▶ Given records:
►

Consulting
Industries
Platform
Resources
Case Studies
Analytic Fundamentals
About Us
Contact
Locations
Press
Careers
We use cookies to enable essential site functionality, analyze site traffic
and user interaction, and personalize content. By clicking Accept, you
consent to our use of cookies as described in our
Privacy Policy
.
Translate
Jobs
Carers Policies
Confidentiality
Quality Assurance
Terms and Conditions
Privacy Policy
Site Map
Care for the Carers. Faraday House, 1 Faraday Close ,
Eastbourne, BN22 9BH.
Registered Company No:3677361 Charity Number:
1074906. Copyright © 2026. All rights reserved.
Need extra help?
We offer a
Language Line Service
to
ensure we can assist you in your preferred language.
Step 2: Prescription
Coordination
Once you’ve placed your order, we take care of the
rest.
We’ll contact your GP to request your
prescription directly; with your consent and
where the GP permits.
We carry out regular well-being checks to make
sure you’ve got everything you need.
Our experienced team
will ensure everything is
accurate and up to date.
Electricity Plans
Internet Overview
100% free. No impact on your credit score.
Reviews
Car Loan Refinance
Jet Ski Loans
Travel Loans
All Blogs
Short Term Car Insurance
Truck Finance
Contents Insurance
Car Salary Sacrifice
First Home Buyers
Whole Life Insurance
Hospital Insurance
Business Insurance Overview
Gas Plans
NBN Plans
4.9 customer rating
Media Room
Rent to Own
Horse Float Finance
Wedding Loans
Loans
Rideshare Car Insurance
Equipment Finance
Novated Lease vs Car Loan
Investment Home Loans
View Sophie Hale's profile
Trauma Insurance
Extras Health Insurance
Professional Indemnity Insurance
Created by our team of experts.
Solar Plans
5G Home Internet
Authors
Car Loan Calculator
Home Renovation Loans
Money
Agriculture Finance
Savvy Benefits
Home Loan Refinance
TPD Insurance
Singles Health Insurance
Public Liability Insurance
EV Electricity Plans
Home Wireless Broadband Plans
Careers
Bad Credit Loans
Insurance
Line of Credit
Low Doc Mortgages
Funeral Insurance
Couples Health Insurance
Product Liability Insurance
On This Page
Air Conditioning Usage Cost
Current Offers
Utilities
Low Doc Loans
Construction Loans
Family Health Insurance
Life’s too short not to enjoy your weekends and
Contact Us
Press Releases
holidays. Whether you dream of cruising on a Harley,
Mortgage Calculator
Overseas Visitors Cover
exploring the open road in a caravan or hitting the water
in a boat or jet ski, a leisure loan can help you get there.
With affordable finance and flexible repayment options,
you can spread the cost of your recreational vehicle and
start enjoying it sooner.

◄

All of the material above is to be repeated exactly.

▶ Written answer:
Consulting
Industries
Platform
Resources
Case Studies
Analytic Fundamentals
About Us
Contact
Locations
Press
Careers
We use cookies to enable essential site functionality, analyze site traffic
and user interaction, and personalize content. By clicking Accept, you
consent to our use of cookies as described in our
Privacy Policy
.
Translate
Jobs
Carers Policies
Confidentiality
Quality Assurance
Terms and Conditions
Privacy Policy
Site Map
Care for the Carers. Faraday House, 1 Faraday Close ,
Eastbourne, BN22 9BH.
Registered Company No:3677361 Charity Number:
1074906. Copyright © 2026. All rights reserved.
Need extra help?
We offer a
Language Line Service
to
ensure we can assist you in your preferred language.
Step 2: Prescription
Coordination
Once you’ve placed your order, we take care of the
rest.
We’ll contact your GP to request your
prescription directly; with your consent and
where the GP permits.
We carry out regular well-being checks to make
sure you’ve got everything you need.
Our experienced team
will ensure everything is
accurate and up to date.
Electricity Plans
Internet Overview
100% free. No impact on your credit score.
Reviews
Car Loan Refinance
Jet Ski Loans
Travel Loans
All Blogs
Short Term Car Insurance
Truck Finance
Contents Insurance
Car Salary Sacrifice
First Home Buyers
Whole Life Insurance
Hospital Insurance
Business Insurance Overview
Gas Plans
NBN Plans
4.9 customer rating
Media Room
Rent to Own
Horse Float Finance
Wedding Loans
Loans
Rideshare Car Insurance
Equipment Finance
Novated Lease vs Car Loan
Investment Home Loans
View Sophie Hale's profile
Trauma Insurance
Extras Health Insurance
Professional Indemnity Insurance
Created by our team of experts.
Solar Plans
5G Home Internet
Authors
Car Loan Calculator
Home Renovation Loans
Money
Agriculture Finance
Savvy Benefits
Home Loan Refinance
TPD Insurance
Singles Health Insurance
Public Liability Insurance
EV Electricity Plans
Home Wireless Broadband Plans
Careers
Bad Credit Loans
Insurance
Line of Credit
Low Doc Mortgages
Funeral Insurance
Couples Health Insurance
Product Liability Insurance
On This Page
Air Conditioning Usage Cost
Current Offers
Utilities
Low Doc Loans
Construction Loans
Family Health Insurance
Life’s too short not to enjoy your weekends and
Contact Us
Press Releases
holidays. Whether you dream of cruising on a Harley,
Mortgage Calculator
Overseas Visitors Cover
exploring the open road in a caravan or hitting the water
in a boat or jet ski, a leisure loan can help you get there.
With affordable finance and flexible repayment options,
you can spread the cost of your recreational vehicle and
start enjoying it sooner.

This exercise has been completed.